Mapping and annotating DNA binding regions from ChIP-Seq to nearby gene
2
1
Entering edit mode
4.8 years ago

Hi: I have a BED file with sites of a transcription factor binding sites (mm9). I want to annotate these sites, typically located between intergenic regions, to a gene nearby.
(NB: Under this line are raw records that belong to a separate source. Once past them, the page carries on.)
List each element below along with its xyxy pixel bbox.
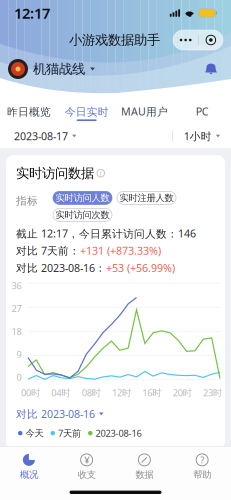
button[interactable]: 实时注册人数	[117, 191, 176, 204]
staticText: 04时	[51, 386, 70, 399]
button[interactable]: 实时访问人数	[53, 191, 112, 204]
button[interactable]: More	[173, 30, 198, 50]
staticText: 08时	[82, 386, 101, 399]
staticText: +131 (+873.33%)	[80, 244, 161, 258]
staticText: 1小时	[184, 129, 212, 143]
staticText: 机猫战线	[33, 61, 85, 77]
button[interactable]: ¥	[58, 447, 116, 487]
staticText: 23时	[203, 386, 222, 399]
staticText: 9	[16, 348, 22, 360]
staticText: 16时	[142, 386, 161, 399]
button[interactable]: 1小时	[173, 125, 231, 147]
staticText: 7天前	[58, 427, 81, 439]
staticText: 帮助	[193, 469, 211, 480]
staticText: 实时注册人数	[120, 192, 174, 204]
button[interactable]: 概况	[0, 447, 58, 487]
button[interactable]: 实时访问次数	[53, 208, 112, 221]
staticText: +53 (+56.99%)	[106, 261, 175, 275]
staticText: 对比 2023-08-16	[16, 407, 95, 421]
staticText: PC	[196, 104, 209, 118]
button[interactable]: 2023-08-17	[0, 125, 86, 147]
staticText: 12:17	[14, 3, 50, 23]
staticText: 收支	[78, 469, 96, 480]
staticText: 数据	[135, 469, 153, 480]
button[interactable]: 对比 2023-08-16	[6, 399, 104, 423]
staticText: MAU用户	[121, 104, 168, 118]
staticText: 18	[12, 325, 22, 338]
staticText: 36	[12, 279, 22, 292]
staticText: 概况	[20, 469, 38, 480]
staticText: 截止 12:17，今日累计访问人数：146	[16, 226, 196, 241]
button[interactable]: 今日实时	[58, 100, 116, 124]
staticText: 2023-08-17	[14, 129, 68, 143]
staticText: ¥	[84, 454, 89, 466]
staticText: 指标	[16, 194, 38, 208]
button[interactable]: MAU用户	[116, 100, 173, 124]
staticText: 0	[16, 371, 22, 383]
staticText: 2023-08-16	[96, 427, 142, 439]
staticText: i	[100, 169, 102, 178]
staticText: 对比 7天前：	[16, 244, 80, 258]
staticText: 12时	[112, 386, 131, 399]
staticText: 实时访问次数	[56, 209, 110, 221]
button[interactable]: 昨日概览	[0, 100, 58, 124]
button[interactable]: PC	[173, 100, 231, 124]
staticText: 今天	[26, 427, 44, 439]
button[interactable]: Close	[199, 30, 223, 50]
button[interactable]: ?	[173, 447, 231, 487]
staticText: 对比 2023-08-16：	[16, 261, 106, 275]
staticText: 今日实时	[65, 105, 109, 118]
staticText: 20时	[173, 386, 192, 399]
button[interactable]: Notifications	[199, 58, 223, 80]
staticText: 实时访问数据	[16, 165, 94, 181]
button[interactable]: 数据	[116, 447, 173, 487]
button[interactable]: 机猫战线	[8, 59, 95, 79]
staticText: 实时访问人数	[56, 192, 110, 204]
staticText: 昨日概览	[7, 105, 51, 118]
staticText: 00时	[21, 386, 40, 399]
staticText: ?	[200, 454, 204, 466]
staticText: 小游戏数据助手	[69, 32, 160, 48]
staticText: 27	[12, 302, 22, 315]
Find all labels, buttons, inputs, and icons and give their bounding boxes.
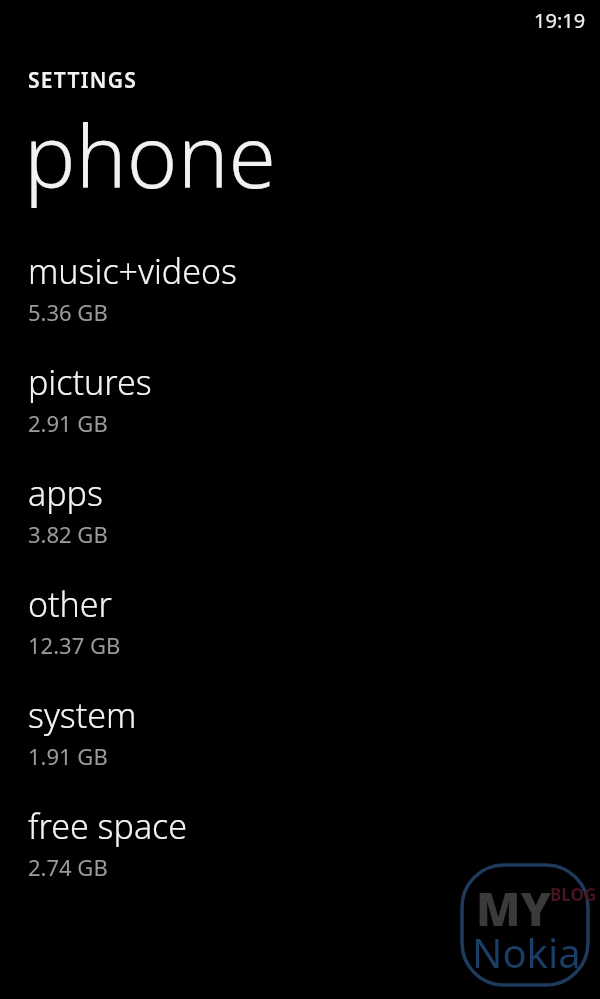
staticText: BLOG <box>550 883 597 906</box>
button[interactable]: music+videos <box>0 248 600 343</box>
staticText: apps <box>28 470 103 516</box>
staticText: 2.74 GB <box>28 852 108 882</box>
button[interactable]: system <box>0 692 600 787</box>
staticText: 19:19 <box>534 7 586 34</box>
staticText: MY <box>476 877 552 940</box>
staticText: 1.91 GB <box>28 741 108 771</box>
staticText: 3.82 GB <box>28 519 108 549</box>
staticText: other <box>28 581 113 627</box>
staticText: phone <box>24 96 277 213</box>
button[interactable]: apps <box>0 470 600 565</box>
staticText: 12.37 GB <box>28 630 121 660</box>
button[interactable]: other <box>0 581 600 676</box>
button[interactable]: pictures <box>0 359 600 454</box>
staticText: SETTINGS <box>28 66 138 95</box>
staticText: pictures <box>28 359 152 405</box>
staticText: Nokia <box>472 925 581 979</box>
staticText: 5.36 GB <box>28 297 108 327</box>
staticText: 2.91 GB <box>28 408 108 438</box>
staticText: music+videos <box>28 248 237 294</box>
staticText: free space <box>28 803 188 849</box>
staticText: system <box>28 692 137 738</box>
button[interactable]: free space <box>0 803 600 898</box>
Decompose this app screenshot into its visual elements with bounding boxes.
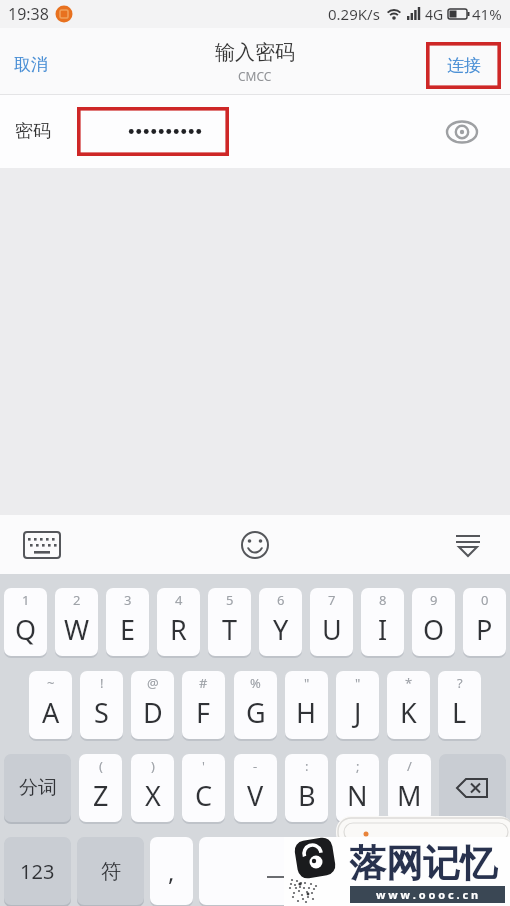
staticText: - [253, 757, 258, 775]
staticText: 7 [328, 591, 336, 609]
staticText: @ [147, 674, 159, 692]
button[interactable]: 。 [365, 837, 408, 905]
staticText: 3 [124, 591, 132, 609]
staticText: # [199, 674, 208, 692]
staticText: S [94, 694, 109, 731]
staticText: 0.29K/s [328, 4, 380, 24]
staticText: 5 [226, 591, 234, 609]
staticText: ~ [47, 674, 55, 692]
staticText: : [305, 757, 309, 775]
staticText: W [64, 611, 90, 648]
staticText: D [143, 694, 163, 731]
button[interactable]: 0 [463, 588, 506, 656]
staticText: 分词 [19, 776, 57, 800]
button[interactable]: " [285, 671, 328, 739]
staticText: 取消 [14, 54, 48, 75]
button[interactable]: " [336, 671, 379, 739]
button[interactable]: 连接 [426, 42, 501, 89]
button[interactable]: ( [79, 754, 122, 822]
staticText: T [222, 611, 238, 648]
staticText: 0 [481, 591, 489, 609]
button[interactable] [77, 107, 229, 156]
staticText: , [168, 855, 175, 888]
button[interactable]: : [285, 754, 328, 822]
staticText: / [407, 757, 412, 775]
staticText: ( [99, 757, 103, 775]
button[interactable] [439, 754, 506, 822]
staticText: P [476, 611, 493, 648]
staticText: Q [15, 611, 37, 648]
button[interactable]: ; [336, 754, 379, 822]
button[interactable]: 2 [55, 588, 98, 656]
staticText: ) [151, 757, 155, 775]
button[interactable]: 4 [157, 588, 200, 656]
button[interactable]: 7 [310, 588, 353, 656]
staticText: " [304, 674, 310, 692]
staticText: 符 [101, 859, 121, 884]
button[interactable]: ~ [29, 671, 72, 739]
staticText: * [405, 674, 413, 692]
button[interactable]: 5 [208, 588, 251, 656]
staticText: B [298, 777, 316, 814]
button[interactable]: ) [131, 754, 174, 822]
staticText: ; [356, 757, 360, 775]
button[interactable]: % [234, 671, 277, 739]
staticText: O [423, 611, 445, 648]
staticText: U [322, 611, 342, 648]
staticText: ! [100, 674, 104, 692]
staticText: 9 [430, 591, 438, 609]
button[interactable]: , [150, 837, 193, 905]
staticText: 8 [379, 591, 387, 609]
staticText: H [296, 694, 317, 731]
staticText: 4G [425, 5, 444, 24]
staticText: F [196, 694, 211, 731]
staticText: 4 [175, 591, 183, 609]
staticText: ? [457, 674, 463, 692]
staticText: % [250, 674, 261, 692]
button[interactable]: 123 [4, 837, 71, 905]
staticText: A [42, 694, 60, 731]
staticText: 41% [472, 4, 502, 24]
button[interactable] [444, 114, 480, 150]
staticText: V [247, 777, 264, 814]
button[interactable]: ' [182, 754, 225, 822]
button[interactable] [414, 837, 506, 905]
staticText: 1 [22, 591, 30, 609]
button[interactable]: @ [131, 671, 174, 739]
button[interactable] [235, 525, 275, 565]
staticText: G [246, 694, 266, 731]
staticText: N [347, 777, 368, 814]
staticText: w w w . o o o c . c n [376, 887, 479, 902]
staticText: X [145, 777, 161, 814]
staticText: R [170, 611, 187, 648]
button[interactable]: 1 [4, 588, 47, 656]
button[interactable]: / [388, 754, 431, 822]
staticText: L [452, 694, 467, 731]
staticText: 输入密码 [215, 40, 295, 65]
staticText: K [400, 694, 417, 731]
staticText: CMCC [238, 68, 272, 84]
button[interactable] [199, 837, 359, 905]
button[interactable]: # [182, 671, 225, 739]
staticText: 123 [20, 858, 55, 885]
button[interactable]: ? [438, 671, 481, 739]
staticText: J [354, 694, 362, 731]
button[interactable]: 3 [106, 588, 149, 656]
button[interactable]: 6 [259, 588, 302, 656]
button[interactable]: 分词 [4, 754, 71, 822]
button[interactable] [448, 525, 488, 565]
button[interactable]: 8 [361, 588, 404, 656]
button[interactable]: 取消 [6, 46, 56, 83]
staticText: ' [202, 757, 205, 775]
button[interactable]: * [387, 671, 430, 739]
button[interactable] [22, 525, 62, 565]
button[interactable]: ! [80, 671, 123, 739]
button[interactable]: 符 [77, 837, 144, 905]
staticText: 密码 [15, 120, 51, 143]
staticText: M [397, 777, 422, 814]
button[interactable]: - [234, 754, 277, 822]
staticText: Y [273, 611, 289, 648]
button[interactable]: 9 [412, 588, 455, 656]
staticText: 2 [73, 591, 81, 609]
staticText: 。 [377, 859, 397, 884]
I checked a publication (PMC3080774) and it lists some tools that can map and annotate. I tried using Chipseqanno. Initially it was straightforward till first two commands (https://bioconductor.org/packages/release/bioc/vignettes/ChIPpeakAnno/inst/doc/pipeline.html) and it went confusing.

 bed <- system.file("extdata", "MACS_output.bed", package="ChIPpeakAnno")
## one can also try import from rtracklayer
gff <- system.file("extdata", "GFF_peaks.gff", package="ChIPpeakAnno")
gr2 <- toGRanges(gff, format="GFF", header=FALSE, skip=3)
## must keep the class exactly same as gr1$score, i.e., numeric. gr2$score <- as.numeric(gr2\$score)
ol <- findOverlapsOfPeaks(gr1, gr2)


Authors did not explain why they are overlapping gr1 and gr2. Before that authors say "## one can also try import from rtracklayer". also authors did not point out names for annotations MM8 or Hg19.

My question to this forum is: 1. Given a bed file how can I map and annotate the peak regions to nearby genes. 2. Can I define 1kb, 2kb range. (apparently chipseqanno uses granges and thus is possible- however lack of mm9 and proper reference to why findOverlaps between gr1 and gr2 makes it so confusing to deal with ranges). 3. Are there any tools other than chipseqanno to achieve above two tasks.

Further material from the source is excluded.